THE PROBLEM: Lines from the beginning of the data through the line containing "El paro generó problemas en la noche" are to be copied exactly, with no other line included.

DATA SECTION:
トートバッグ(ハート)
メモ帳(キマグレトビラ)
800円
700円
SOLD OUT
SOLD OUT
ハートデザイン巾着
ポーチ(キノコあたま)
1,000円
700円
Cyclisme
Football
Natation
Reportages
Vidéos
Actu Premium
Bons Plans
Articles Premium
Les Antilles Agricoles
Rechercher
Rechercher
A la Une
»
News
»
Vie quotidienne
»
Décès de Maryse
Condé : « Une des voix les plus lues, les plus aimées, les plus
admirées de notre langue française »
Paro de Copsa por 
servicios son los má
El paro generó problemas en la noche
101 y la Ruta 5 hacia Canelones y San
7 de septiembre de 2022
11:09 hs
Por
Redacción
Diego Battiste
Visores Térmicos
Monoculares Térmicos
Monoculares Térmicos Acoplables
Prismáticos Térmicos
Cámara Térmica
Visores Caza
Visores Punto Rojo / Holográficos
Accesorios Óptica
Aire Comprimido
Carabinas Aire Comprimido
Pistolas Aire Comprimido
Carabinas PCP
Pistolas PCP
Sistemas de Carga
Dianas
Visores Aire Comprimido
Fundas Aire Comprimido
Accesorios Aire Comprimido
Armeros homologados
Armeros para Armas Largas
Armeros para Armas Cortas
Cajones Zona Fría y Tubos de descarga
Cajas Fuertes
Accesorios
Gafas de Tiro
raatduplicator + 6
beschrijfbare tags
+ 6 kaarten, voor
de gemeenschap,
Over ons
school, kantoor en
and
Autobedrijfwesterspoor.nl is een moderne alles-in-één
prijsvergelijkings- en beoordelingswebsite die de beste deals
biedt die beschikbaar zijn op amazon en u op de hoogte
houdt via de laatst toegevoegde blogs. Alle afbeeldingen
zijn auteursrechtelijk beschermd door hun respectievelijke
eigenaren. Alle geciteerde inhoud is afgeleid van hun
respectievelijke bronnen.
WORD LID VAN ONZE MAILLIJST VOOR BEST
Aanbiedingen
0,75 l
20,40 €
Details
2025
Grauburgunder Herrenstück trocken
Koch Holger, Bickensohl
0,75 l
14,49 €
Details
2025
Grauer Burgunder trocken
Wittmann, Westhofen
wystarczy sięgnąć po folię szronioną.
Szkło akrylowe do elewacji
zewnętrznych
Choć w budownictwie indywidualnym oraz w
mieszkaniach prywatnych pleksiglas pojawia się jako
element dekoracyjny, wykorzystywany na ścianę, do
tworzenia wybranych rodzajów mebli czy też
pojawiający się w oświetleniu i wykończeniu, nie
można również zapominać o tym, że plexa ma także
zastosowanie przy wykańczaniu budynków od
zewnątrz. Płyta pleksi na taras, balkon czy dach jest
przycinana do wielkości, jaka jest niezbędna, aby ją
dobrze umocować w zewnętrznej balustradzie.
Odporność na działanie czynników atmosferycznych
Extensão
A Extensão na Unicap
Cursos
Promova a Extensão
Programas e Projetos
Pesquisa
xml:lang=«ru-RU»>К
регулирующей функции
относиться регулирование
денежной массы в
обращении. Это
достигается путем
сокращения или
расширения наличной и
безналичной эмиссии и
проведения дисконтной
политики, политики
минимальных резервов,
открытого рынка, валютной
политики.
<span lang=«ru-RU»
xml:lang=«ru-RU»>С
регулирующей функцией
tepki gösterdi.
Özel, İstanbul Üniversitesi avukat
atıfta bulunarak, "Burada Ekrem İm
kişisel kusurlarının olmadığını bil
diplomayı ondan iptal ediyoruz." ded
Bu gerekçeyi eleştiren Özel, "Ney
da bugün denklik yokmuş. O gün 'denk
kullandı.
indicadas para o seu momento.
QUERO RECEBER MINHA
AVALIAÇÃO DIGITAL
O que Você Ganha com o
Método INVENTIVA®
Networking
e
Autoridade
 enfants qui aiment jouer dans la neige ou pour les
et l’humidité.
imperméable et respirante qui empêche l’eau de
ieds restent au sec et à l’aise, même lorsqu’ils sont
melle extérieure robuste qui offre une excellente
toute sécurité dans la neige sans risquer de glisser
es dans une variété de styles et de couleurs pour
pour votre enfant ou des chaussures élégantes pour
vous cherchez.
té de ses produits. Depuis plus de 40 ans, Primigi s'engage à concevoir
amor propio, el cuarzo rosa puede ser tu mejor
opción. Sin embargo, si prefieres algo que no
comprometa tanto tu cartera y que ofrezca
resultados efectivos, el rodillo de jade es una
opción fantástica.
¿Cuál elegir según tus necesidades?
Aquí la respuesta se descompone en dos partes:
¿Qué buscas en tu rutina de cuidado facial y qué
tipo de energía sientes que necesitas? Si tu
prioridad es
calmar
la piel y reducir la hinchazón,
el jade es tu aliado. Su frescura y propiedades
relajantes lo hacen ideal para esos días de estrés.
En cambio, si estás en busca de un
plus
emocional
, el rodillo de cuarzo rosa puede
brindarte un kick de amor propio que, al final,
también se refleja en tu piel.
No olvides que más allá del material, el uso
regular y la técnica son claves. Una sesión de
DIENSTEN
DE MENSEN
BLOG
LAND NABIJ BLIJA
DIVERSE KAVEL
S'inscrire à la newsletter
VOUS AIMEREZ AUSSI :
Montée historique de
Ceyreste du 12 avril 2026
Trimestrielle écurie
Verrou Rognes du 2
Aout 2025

WRITTEN RESPONSE:
トートバッグ(ハート)
メモ帳(キマグレトビラ)
800円
700円
SOLD OUT
SOLD OUT
ハートデザイン巾着
ポーチ(キノコあたま)
1,000円
700円
Cyclisme
Football
Natation
Reportages
Vidéos
Actu Premium
Bons Plans
Articles Premium
Les Antilles Agricoles
Rechercher
Rechercher
A la Une
»
News
»
Vie quotidienne
»
Décès de Maryse
Condé : « Une des voix les plus lues, les plus aimées, les plus
admirées de notre langue française »
Paro de Copsa por 
servicios son los má
El paro generó problemas en la noche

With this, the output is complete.